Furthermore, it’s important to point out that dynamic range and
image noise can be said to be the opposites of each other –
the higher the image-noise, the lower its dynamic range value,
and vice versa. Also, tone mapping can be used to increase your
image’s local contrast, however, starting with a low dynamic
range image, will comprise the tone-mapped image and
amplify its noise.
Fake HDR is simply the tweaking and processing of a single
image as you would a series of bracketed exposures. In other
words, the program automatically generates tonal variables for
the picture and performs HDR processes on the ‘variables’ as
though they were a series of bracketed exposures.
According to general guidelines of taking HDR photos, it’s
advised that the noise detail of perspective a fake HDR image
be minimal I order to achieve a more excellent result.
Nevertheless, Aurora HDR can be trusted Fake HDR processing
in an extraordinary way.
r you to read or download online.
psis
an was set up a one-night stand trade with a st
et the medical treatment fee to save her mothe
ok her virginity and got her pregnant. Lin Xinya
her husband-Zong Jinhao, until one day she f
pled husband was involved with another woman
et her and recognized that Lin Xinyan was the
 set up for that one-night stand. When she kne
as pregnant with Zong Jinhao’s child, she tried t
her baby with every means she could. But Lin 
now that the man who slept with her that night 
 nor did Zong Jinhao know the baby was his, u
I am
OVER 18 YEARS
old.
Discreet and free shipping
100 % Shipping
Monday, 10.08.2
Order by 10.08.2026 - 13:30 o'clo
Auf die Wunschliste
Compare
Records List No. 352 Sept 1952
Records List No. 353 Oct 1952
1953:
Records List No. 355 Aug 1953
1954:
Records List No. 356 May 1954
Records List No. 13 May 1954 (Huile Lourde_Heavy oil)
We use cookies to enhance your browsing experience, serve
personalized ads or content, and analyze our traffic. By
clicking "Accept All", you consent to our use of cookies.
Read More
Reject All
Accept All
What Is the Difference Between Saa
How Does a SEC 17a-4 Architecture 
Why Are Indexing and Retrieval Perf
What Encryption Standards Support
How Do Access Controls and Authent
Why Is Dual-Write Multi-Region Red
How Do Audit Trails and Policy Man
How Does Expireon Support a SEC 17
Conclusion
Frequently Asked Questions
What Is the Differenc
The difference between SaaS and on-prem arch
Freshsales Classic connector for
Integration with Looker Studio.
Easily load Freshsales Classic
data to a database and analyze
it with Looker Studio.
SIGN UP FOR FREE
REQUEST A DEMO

________

● **Task directions**: Reproduce, character for character, only the lines of the preceding data that start at the line with "image noise can" and end at the line with "set up for that", both included.

● **Task output**:
image noise can be said to be the opposites of each other –
the higher the image-noise, the lower its dynamic range value,
and vice versa. Also, tone mapping can be used to increase your
image’s local contrast, however, starting with a low dynamic
range image, will comprise the tone-mapped image and
amplify its noise.
Fake HDR is simply the tweaking and processing of a single
image as you would a series of bracketed exposures. In other
words, the program automatically generates tonal variables for
the picture and performs HDR processes on the ‘variables’ as
though they were a series of bracketed exposures.
According to general guidelines of taking HDR photos, it’s
advised that the noise detail of perspective a fake HDR image
be minimal I order to achieve a more excellent result.
Nevertheless, Aurora HDR can be trusted Fake HDR processing
in an extraordinary way.
r you to read or download online.
psis
an was set up a one-night stand trade with a st
et the medical treatment fee to save her mothe
ok her virginity and got her pregnant. Lin Xinya
her husband-Zong Jinhao, until one day she f
pled husband was involved with another woman
et her and recognized that Lin Xinyan was the
 set up for that one-night stand. When she kne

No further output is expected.